→ What you will do: When you copy the data that follows, reproduce every word exactly and leave out the images.

→ Data for review:
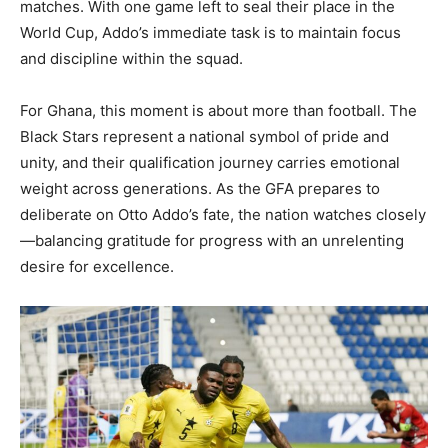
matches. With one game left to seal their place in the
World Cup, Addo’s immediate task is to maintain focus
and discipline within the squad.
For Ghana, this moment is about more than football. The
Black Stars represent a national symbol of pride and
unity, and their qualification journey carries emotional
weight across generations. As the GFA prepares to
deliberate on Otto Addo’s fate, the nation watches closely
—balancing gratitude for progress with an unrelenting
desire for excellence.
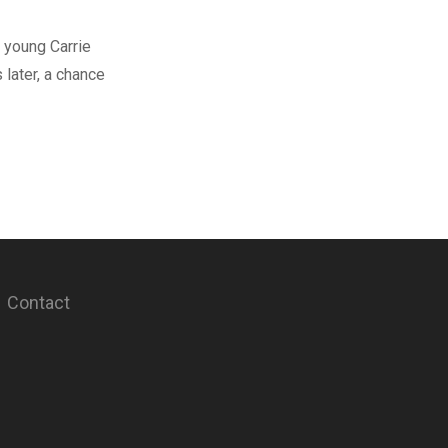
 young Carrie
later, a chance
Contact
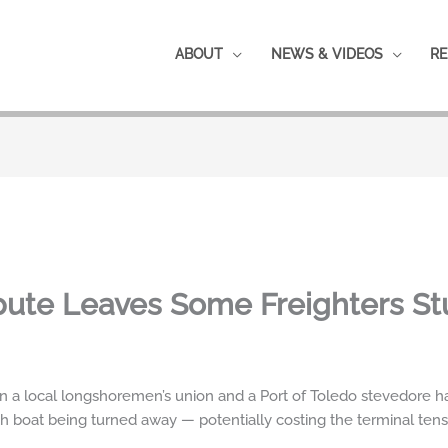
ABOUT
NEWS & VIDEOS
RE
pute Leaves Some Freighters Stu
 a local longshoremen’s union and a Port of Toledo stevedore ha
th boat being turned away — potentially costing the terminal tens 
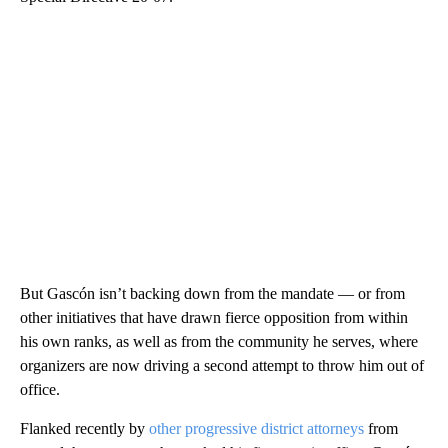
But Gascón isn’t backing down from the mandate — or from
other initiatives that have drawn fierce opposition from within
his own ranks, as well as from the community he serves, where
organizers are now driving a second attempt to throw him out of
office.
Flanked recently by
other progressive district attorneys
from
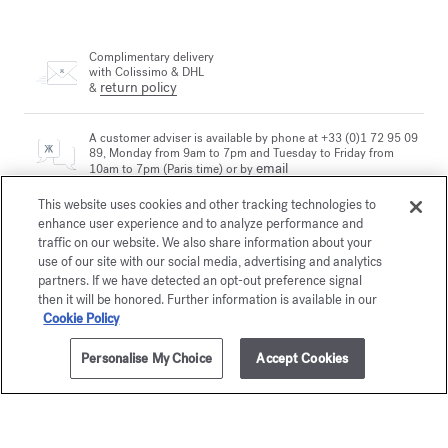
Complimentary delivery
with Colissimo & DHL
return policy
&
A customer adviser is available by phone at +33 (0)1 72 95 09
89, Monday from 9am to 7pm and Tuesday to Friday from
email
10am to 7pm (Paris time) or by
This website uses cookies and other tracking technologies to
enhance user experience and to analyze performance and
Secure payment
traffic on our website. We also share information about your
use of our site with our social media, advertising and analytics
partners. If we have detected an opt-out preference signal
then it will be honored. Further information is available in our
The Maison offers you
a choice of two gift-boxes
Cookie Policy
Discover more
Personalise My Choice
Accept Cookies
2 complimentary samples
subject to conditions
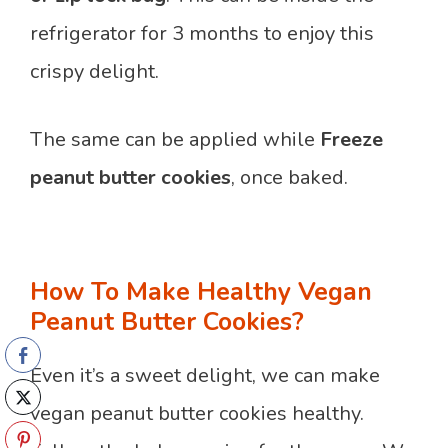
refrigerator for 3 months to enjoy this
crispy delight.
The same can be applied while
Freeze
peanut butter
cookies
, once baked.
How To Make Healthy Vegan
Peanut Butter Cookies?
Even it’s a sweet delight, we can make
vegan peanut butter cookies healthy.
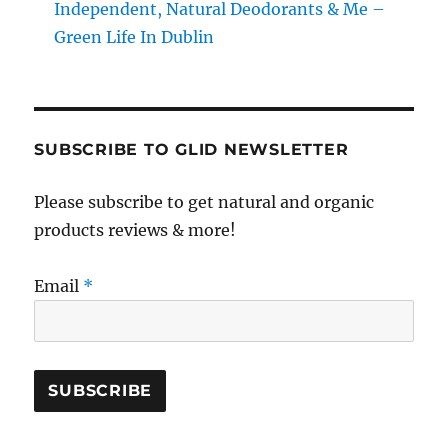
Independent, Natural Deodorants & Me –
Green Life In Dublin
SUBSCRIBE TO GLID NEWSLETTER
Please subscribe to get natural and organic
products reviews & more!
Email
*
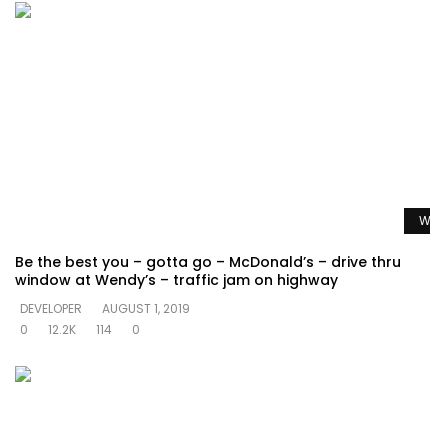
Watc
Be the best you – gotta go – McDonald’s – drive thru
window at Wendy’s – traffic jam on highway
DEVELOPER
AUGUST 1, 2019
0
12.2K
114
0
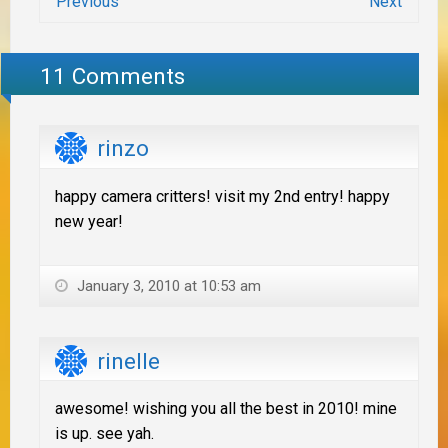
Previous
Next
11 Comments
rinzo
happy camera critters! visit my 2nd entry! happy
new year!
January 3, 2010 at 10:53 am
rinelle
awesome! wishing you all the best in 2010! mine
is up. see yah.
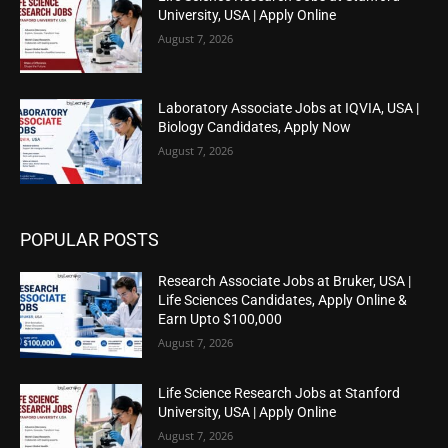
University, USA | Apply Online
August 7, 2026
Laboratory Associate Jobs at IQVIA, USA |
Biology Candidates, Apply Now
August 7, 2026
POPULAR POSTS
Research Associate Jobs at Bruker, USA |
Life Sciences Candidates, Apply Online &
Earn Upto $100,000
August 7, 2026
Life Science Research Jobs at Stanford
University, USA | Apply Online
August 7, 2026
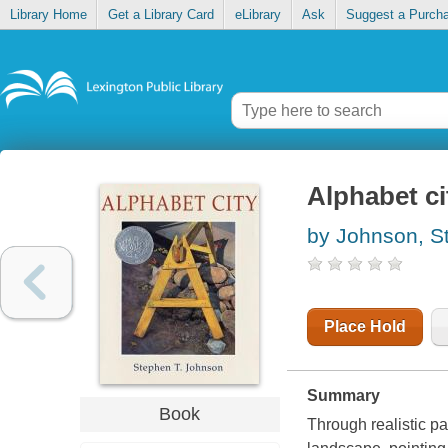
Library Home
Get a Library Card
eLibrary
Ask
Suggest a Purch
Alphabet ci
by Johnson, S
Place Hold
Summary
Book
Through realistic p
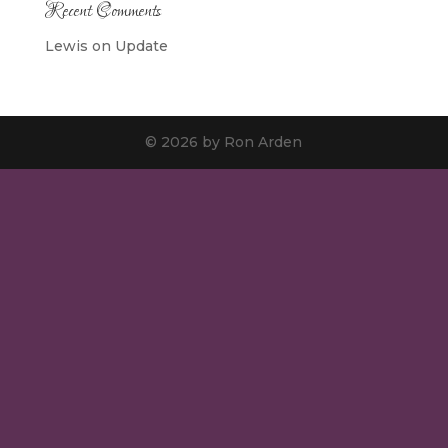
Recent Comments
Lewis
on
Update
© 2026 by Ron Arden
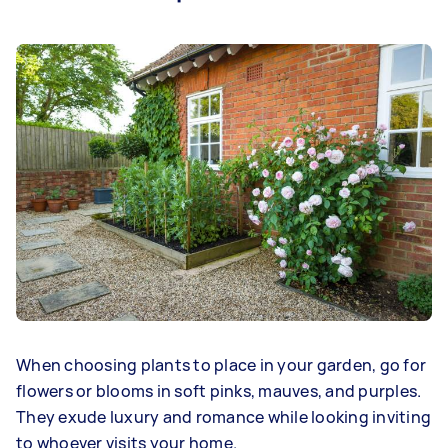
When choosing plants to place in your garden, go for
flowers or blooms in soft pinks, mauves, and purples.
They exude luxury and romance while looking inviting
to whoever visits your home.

→ Response:
matches. With one game left to seal their place in the
World Cup, Addo’s immediate task is to maintain focus
and discipline within the squad.
For Ghana, this moment is about more than football. The
Black Stars represent a national symbol of pride and
unity, and their qualification journey carries emotional
weight across generations. As the GFA prepares to
deliberate on Otto Addo’s fate, the nation watches closely
—balancing gratitude for progress with an unrelenting
desire for excellence.
 young Carrie
later, a chance
Contact
ABOUT
NEWS & VIDEOS
RE
pute Leaves Some Freighters Stu
 a local longshoremen’s union and a Port of Toledo stevedore ha
th boat being turned away — potentially costing the terminal tens 
But Gascón isn’t backing down from the mandate — or from
other initiatives that have drawn fierce opposition from within
his own ranks, as well as from the community he serves, where
organizers are now driving a second attempt to throw him out of
office.
Flanked recently by
other progressive district attorneys
from
Complimentary delivery
with Colissimo & DHL
return policy
&
A customer adviser is available by phone at +33 (0)1 72 95 09
89, Monday from 9am to 7pm and Tuesday to Friday from
email
10am to 7pm (Paris time) or by
This website uses cookies and other tracking technologies to
enhance user experience and to analyze performance and
Secure payment
traffic on our website. We also share information about your
use of our site with our social media, advertising and analytics
partners. If we have detected an opt-out preference signal
then it will be honored. Further information is available in our
The Maison offers you
a choice of two gift-boxes
Cookie Policy
Discover more
Personalise My Choice
Accept Cookies
2 complimentary samples
subject to conditions
refrigerator for 3 months to enjoy this
crispy delight.
The same can be applied while
Freeze
peanut butter
cookies
, once baked.
How To Make Healthy Vegan
Peanut Butter Cookies?
Even it’s a sweet delight, we can make
vegan peanut butter cookies healthy.
Independent, Natural Deodorants & Me –
Green Life In Dublin
SUBSCRIBE TO GLID NEWSLETTER
Please subscribe to get natural and organic
products reviews & more!
Email
*
Watc
Be the best you – gotta go – McDonald’s – drive thru
window at Wendy’s – traffic jam on highway
DEVELOPER
AUGUST 1, 2019
0
12.2K
114
0
Previous
Next
11 Comments
rinzo
happy camera critters! visit my 2nd entry! happy
new year!
January 3, 2010 at 10:53 am
rinelle
awesome! wishing you all the best in 2010! mine
is up. see yah.
University, USA | Apply Online
August 7, 2026
Laboratory Associate Jobs at IQVIA, USA |
Biology Candidates, Apply Now
August 7, 2026
POPULAR POSTS
Research Associate Jobs at Bruker, USA |
Life Sciences Candidates, Apply Online &
Earn Upto $100,000
August 7, 2026
Life Science Research Jobs at Stanford
University, USA | Apply Online
August 7, 2026
Library Home
Get a Library Card
eLibrary
Ask
Suggest a Purch
Alphabet ci
by Johnson, S
Place Hold
Summary
Book
Through realistic p
Recent Comments
Lewis
on
Update
© 2026 by Ron Arden
When choosing plants to place in your garden, go for
flowers or blooms in soft pinks, mauves, and purples.
They exude luxury and romance while looking inviting
to whoever visits your home.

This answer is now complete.